* **Task**
Which lines below fall between the one containing "telefoondienst die naadloos aansluit op jouw" and the one containing "Devis et déplacement gratuits"? Repeat them exactly, counting both of those lines, and add nothing else.

* **Raw data**

******************************

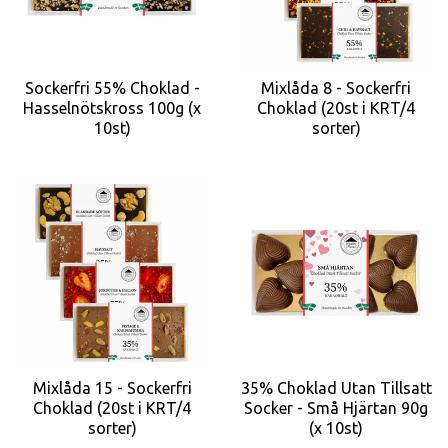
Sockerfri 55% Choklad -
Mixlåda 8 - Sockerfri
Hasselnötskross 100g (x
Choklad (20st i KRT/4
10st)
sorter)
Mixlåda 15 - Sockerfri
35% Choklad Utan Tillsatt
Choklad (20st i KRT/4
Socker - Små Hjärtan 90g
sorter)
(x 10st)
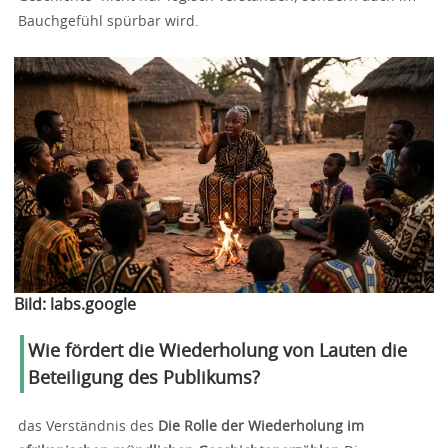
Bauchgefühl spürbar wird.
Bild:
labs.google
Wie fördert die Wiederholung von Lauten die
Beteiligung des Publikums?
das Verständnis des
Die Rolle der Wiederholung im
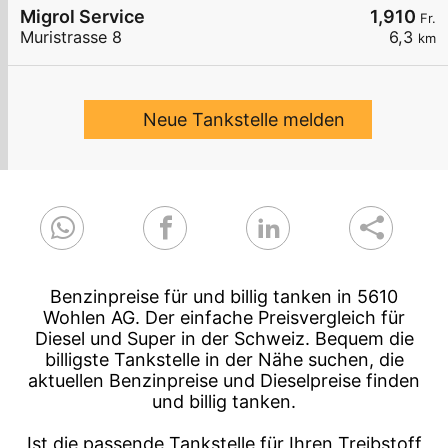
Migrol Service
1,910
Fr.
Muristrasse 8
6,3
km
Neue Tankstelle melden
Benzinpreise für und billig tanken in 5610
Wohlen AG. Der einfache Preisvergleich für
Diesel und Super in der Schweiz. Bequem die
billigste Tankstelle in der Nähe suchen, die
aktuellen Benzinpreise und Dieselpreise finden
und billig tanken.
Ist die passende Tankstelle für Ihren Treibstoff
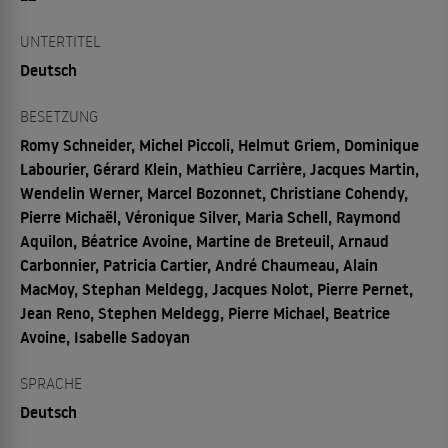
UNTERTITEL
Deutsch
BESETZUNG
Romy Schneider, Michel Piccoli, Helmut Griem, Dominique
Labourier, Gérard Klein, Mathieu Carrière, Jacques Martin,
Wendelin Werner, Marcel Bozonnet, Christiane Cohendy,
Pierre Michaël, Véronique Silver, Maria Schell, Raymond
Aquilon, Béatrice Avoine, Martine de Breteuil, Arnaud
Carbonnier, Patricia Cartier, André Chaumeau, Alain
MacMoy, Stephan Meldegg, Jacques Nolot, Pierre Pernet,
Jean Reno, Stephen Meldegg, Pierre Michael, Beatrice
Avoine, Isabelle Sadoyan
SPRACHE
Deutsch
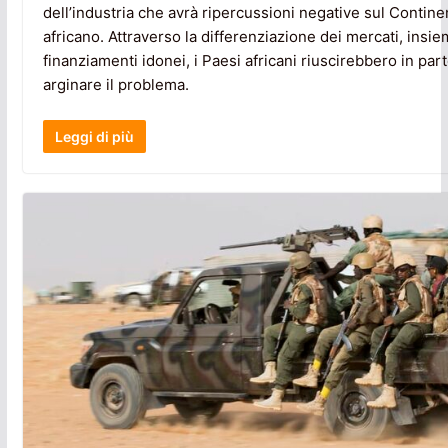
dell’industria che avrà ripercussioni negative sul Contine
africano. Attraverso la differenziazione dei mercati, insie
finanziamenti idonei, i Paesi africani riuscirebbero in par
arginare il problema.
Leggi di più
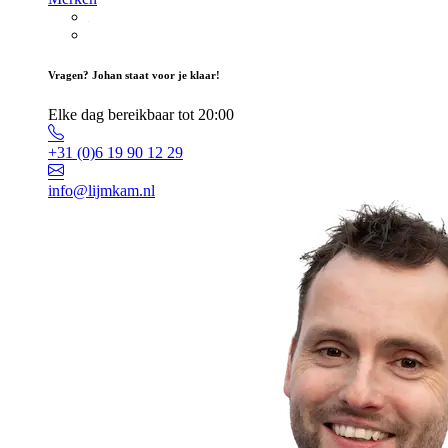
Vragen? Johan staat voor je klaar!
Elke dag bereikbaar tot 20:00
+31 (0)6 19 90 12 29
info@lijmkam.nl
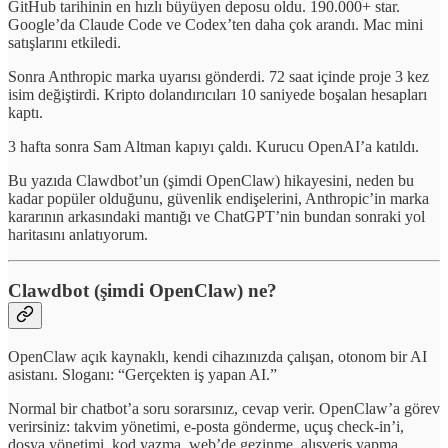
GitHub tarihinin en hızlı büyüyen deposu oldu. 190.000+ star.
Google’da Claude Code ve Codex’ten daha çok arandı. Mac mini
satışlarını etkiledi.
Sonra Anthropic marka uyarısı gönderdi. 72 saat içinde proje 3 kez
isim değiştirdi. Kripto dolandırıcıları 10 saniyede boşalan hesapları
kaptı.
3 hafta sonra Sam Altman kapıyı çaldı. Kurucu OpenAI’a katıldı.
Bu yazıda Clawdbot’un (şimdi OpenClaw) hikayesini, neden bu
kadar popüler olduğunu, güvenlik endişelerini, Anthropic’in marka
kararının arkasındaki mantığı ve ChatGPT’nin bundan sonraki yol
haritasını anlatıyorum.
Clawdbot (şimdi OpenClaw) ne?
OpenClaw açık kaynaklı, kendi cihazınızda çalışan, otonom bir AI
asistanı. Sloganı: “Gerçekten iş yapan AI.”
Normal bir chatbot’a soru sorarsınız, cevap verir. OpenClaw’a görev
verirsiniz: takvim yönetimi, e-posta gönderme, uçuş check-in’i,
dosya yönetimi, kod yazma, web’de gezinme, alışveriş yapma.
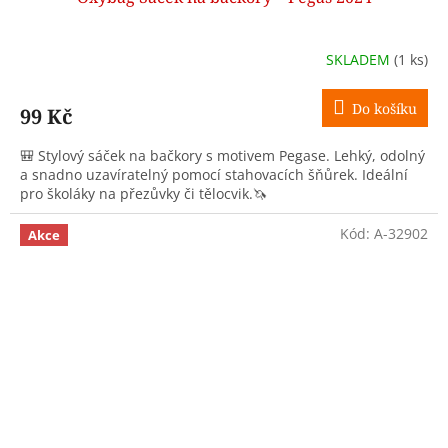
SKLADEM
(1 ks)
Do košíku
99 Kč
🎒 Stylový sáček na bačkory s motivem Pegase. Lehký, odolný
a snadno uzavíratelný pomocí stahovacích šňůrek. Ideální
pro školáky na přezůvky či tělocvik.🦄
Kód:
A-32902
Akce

******************************

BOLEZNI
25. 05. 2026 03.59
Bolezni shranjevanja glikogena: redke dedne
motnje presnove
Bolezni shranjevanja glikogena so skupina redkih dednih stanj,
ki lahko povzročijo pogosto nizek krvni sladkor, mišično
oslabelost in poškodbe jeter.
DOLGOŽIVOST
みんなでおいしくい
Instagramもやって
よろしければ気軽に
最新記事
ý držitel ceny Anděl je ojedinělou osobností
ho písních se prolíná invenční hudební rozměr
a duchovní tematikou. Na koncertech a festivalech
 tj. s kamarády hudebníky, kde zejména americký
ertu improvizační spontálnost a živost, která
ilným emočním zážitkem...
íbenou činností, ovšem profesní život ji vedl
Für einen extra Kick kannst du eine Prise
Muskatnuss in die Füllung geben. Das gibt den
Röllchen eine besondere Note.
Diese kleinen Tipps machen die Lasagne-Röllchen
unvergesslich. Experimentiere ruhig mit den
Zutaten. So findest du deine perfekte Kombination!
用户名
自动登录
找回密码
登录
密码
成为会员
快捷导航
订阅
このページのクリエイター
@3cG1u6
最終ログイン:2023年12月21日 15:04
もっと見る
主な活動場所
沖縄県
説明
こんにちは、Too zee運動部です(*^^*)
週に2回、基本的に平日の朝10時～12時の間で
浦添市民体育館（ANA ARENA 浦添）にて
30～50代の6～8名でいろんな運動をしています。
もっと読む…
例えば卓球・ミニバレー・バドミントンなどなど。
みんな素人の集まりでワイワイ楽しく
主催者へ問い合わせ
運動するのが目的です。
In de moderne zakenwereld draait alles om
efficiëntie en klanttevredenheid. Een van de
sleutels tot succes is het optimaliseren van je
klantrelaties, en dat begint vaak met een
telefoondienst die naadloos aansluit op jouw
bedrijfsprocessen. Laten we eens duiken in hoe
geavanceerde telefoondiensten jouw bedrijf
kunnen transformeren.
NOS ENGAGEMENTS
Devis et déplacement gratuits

******************************

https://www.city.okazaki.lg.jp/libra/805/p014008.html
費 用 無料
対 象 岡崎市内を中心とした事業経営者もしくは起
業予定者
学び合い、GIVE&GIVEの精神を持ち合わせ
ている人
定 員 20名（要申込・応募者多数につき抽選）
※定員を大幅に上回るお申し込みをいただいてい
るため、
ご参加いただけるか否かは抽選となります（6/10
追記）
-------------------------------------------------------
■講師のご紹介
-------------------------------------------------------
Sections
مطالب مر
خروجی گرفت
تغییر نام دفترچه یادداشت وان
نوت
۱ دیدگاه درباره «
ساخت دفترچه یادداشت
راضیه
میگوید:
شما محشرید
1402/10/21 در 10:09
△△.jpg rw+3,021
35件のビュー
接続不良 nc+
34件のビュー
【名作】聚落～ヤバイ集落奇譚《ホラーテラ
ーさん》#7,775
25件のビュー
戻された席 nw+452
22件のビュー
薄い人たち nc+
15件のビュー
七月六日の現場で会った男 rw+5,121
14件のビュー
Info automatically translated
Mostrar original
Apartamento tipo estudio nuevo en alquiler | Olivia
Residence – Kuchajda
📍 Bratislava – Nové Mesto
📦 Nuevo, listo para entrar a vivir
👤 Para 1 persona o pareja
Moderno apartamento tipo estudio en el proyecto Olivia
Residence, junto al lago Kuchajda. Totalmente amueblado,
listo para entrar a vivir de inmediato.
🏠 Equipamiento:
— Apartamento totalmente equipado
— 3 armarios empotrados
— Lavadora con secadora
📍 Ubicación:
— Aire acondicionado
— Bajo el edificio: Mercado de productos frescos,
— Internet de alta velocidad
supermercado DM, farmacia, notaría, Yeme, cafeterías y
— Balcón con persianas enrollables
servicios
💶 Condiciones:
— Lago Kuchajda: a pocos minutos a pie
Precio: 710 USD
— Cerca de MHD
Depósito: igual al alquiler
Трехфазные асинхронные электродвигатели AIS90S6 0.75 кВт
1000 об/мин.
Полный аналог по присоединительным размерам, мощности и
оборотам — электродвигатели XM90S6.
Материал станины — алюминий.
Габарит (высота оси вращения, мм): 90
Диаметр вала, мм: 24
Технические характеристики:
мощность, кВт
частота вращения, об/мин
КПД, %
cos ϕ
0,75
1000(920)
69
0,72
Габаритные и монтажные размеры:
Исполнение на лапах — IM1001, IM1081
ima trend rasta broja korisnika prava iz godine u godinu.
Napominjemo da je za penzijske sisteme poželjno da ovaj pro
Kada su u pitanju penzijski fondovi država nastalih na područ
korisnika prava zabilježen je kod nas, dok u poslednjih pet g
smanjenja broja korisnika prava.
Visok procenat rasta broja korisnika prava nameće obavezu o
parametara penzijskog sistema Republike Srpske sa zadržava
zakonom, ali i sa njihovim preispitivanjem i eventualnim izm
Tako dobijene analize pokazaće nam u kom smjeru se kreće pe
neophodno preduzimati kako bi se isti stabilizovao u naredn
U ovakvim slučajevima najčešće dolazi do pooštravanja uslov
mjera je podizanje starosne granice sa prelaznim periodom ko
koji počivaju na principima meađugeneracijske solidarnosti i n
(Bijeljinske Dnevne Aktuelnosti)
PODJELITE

******************************

* **Answer space**
telefoondienst die naadloos aansluit op jouw
bedrijfsprocessen. Laten we eens duiken in hoe
geavanceerde telefoondiensten jouw bedrijf
kunnen transformeren.
NOS ENGAGEMENTS
Devis et déplacement gratuits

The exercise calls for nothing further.